* **Work request**
What lines of the material hold the string "tali"? Pull each of them out.

______

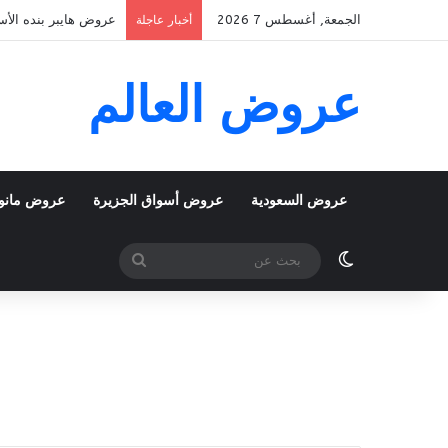
الجمعة, أغسطس 7 2026
عروض هايبر بنده الأسبوعية 5 اغسطس 2026 الموافق 22 صفر 48
أخبار عاجلة
عروض العالم
عروض السعودية
عروض أسواق الجزيرة
عروض مانو
الوضع المظلم
بحث
عن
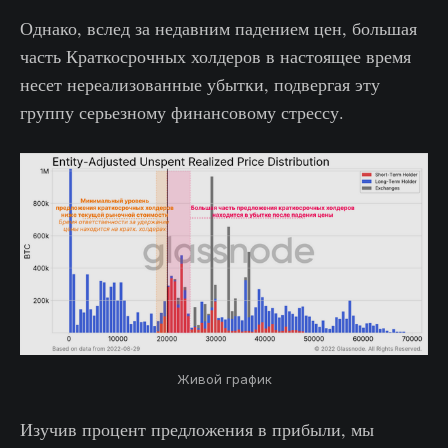
Однако, вслед за недавним падением цен, большая
часть Краткосрочных холдеров в настоящее время
несет нереализованные убытки, подвергая эту
группу серьезному финансовому стрессу.
Живой график
Изучив процент предложения в прибыли, мы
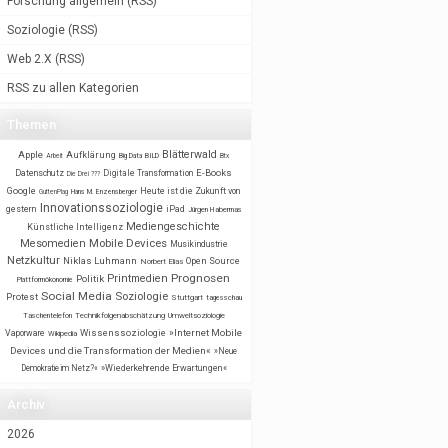
Forschung allgemein
(
RSS
)
Soziologie
(
RSS
)
Web 2.X
(
RSS
)
RSS zu allen Kategorien
Themen
Blätterwald
Apple
Aufklärung
BILD
Arbeit
Big Data
Btx
E-Books
Datenschutz
Digitale Transformation
Die Drei ???
Google
Heute ist die Zukunft von
GuttenPlag
Hans M. Enzensberger
Innovationssoziologie
gestern
iPad
Jürgen Habermas
Mediengeschichte
Künstliche Intelligenz
Mobile Devices
Mesomedien
Musikindustrie
Netzkultur
Niklas Luhmann
Open Source
Norbert Elias
Prognosen
Printmedien
Politik
Plattformökonomie
Social Media
Soziologie
Protest
Stuttgart
tagesschau
Taschentelefon
Technikfolgenabschätzung
Umweltsoziologie
Wissenssoziologie
»Internet Mobile
Vaporware
Wikipedia
Devices und die Transformation der Medien«
»Neue
Demokratie im Netz?«
»Wiederkehrende Erwartungen«
Archiv
2026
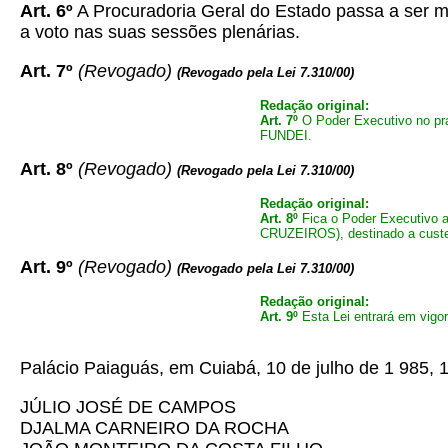
Art. 6º
A Procuradoria Geral do Estado passa a ser 
a voto nas suas sessões plenárias.
Art. 7º
(Revogado)
(Revogado pela Lei 7.310/00)
Redação original:
Art. 7º
O Poder Executivo no pra
FUNDEI.
Art. 8º
(Revogado)
(Revogado pela Lei 7.310/00)
Redação original:
Art. 8º
Fica o Poder Executivo 
CRUZEIROS), destinado a custea
Art. 9º
(Revogado)
(Revogado pela Lei 7.310/00)
Redação original:
Art. 9º
Esta Lei entrará em vigor
Palácio Paiaguás, em Cuiabá, 10 de julho de 1 985, 
JÚLIO JOSÉ DE CAMPOS
DJALMA CARNEIRO DA ROCHA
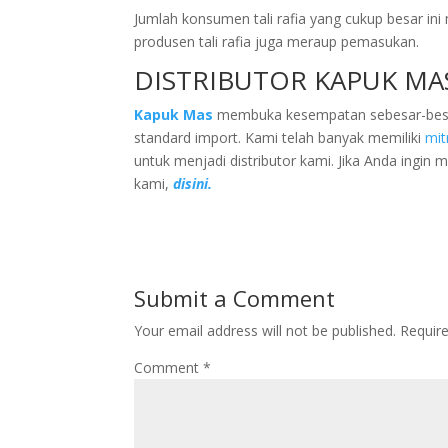
Jumlah konsumen tali rafia yang cukup besar ini m
produsen tali rafia juga meraup pemasukan.
DISTRIBUTOR KAPUK MA
Kapuk Mas
membuka kesempatan sebesar-besarny
standard import. Kami telah banyak memiliki
mit
untuk menjadi distributor kami. Jika Anda ingin 
kami,
disini.
Submit a Comment
Your email address will not be published.
Requir
Comment
*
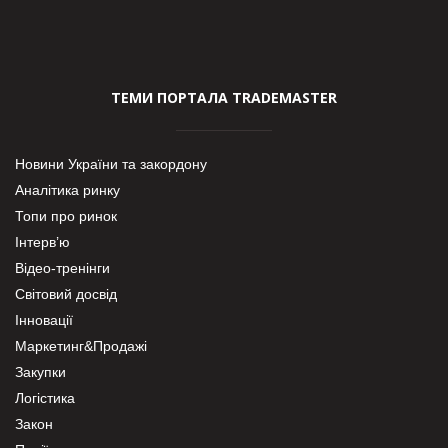
ТЕМИ ПОРТАЛА TRADEMASTER
Новини України та закордону
Аналітика ринку
Топи про ринок
Інтерв’ю
Відео-тренінги
Світовий досвід
Інновації
Маркетинг&Продажі
Закупки
Логістика
Закон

______

* **Exercise answer**
Jumlah konsumen tali rafia yang cukup besar ini m
produsen tali rafia juga meraup pemasukan.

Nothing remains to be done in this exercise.